DATALINK
This is a design document describing planning for a feature that may not yet exist in PostgreSQL. See the official documentation for your version to get information on available features.
Introduction
SQL Datalinks are a part of SQL/MED ISO/IEC 9075-9:2003 specification. Note that this is distinct from and complements efforts described here.
Datalink is a special SQL type intended to store URLs in database columns, and a number of functions, which can be used in SQL queries.
There aren't many RDBMSs which implement SQL/MED datalinks. IBM DB2 does. A lot of it is defined by the SQL standard to be "implementation specific".
Values of DATALINK type are opaque, constructed by using function DLVALUE. There are several functions available for converting DATALINK back to text, for example DLURLCOMPLETE.

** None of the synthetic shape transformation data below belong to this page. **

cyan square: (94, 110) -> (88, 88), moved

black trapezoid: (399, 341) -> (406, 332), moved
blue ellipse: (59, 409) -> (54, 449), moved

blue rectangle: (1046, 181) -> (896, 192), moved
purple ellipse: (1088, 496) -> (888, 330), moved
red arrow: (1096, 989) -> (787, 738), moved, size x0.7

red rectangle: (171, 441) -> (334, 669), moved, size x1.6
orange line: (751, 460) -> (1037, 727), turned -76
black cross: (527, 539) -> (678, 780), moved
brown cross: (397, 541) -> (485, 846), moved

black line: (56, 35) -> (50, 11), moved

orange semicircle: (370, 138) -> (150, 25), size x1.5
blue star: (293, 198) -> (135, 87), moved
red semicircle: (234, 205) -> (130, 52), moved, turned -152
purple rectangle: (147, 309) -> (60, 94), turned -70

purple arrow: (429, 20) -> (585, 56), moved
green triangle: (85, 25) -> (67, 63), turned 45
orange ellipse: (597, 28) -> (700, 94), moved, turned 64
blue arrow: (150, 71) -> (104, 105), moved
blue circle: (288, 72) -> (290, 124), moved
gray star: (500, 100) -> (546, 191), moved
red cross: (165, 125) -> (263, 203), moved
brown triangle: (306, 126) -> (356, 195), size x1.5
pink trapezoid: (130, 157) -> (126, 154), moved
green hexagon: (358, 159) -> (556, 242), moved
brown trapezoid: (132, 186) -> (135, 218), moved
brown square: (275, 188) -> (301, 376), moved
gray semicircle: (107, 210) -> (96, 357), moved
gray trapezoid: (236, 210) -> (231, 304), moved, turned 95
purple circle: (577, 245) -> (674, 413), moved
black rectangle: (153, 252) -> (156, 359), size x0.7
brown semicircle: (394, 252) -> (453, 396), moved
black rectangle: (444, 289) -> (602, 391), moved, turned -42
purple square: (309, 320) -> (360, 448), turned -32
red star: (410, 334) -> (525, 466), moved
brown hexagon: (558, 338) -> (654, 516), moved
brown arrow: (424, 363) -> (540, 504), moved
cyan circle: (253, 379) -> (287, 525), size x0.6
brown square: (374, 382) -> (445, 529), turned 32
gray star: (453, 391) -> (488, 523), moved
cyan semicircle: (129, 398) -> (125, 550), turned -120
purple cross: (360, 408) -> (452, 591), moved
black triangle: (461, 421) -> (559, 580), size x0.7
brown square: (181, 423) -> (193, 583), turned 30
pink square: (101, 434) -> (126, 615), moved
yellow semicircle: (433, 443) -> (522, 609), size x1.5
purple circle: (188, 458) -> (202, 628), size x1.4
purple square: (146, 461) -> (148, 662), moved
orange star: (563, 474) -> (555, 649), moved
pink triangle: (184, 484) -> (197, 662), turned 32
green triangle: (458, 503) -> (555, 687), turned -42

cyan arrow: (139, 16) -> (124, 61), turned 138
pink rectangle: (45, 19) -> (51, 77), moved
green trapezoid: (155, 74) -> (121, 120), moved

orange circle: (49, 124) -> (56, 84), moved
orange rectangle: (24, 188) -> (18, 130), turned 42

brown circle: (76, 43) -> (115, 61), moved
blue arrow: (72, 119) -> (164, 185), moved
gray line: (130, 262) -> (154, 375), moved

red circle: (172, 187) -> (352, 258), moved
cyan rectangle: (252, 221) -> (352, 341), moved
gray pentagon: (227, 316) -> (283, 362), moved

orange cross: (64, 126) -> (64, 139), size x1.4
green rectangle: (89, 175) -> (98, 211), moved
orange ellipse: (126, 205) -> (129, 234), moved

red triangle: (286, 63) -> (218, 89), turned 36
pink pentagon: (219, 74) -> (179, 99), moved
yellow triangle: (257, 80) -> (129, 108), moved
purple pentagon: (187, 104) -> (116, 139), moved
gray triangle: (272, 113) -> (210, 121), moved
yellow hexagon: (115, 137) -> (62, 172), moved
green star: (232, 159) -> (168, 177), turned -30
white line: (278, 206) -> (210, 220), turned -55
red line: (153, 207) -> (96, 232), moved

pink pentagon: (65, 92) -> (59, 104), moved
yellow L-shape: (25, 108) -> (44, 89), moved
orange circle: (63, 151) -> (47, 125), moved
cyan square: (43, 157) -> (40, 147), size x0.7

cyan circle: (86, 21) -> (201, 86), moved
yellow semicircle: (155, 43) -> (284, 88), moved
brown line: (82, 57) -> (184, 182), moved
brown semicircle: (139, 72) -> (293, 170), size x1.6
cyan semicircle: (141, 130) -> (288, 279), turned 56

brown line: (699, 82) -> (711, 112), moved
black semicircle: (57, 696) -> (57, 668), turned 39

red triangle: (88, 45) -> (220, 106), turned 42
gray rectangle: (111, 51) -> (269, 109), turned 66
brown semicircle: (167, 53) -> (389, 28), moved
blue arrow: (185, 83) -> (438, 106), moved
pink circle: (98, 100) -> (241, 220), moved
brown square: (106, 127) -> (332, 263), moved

There is not much software, which demands SQL/MED datalinks. However, there is functionality concerning files, URLs and web, which is often needed in modern applications. Often, it is awkward to use these together with RDBMS data. SQL/MED standardizes some of this.
Features
A column containing a value of type DATALINK can optionally have some special semantics:
- referential integrity - file pointed to by a datalink cannot be renamed or deleted
- access control - either SQL or file system mediated
- point in time recovery of file changes
Only references to external files are stored in the database, not the content of the files themselves.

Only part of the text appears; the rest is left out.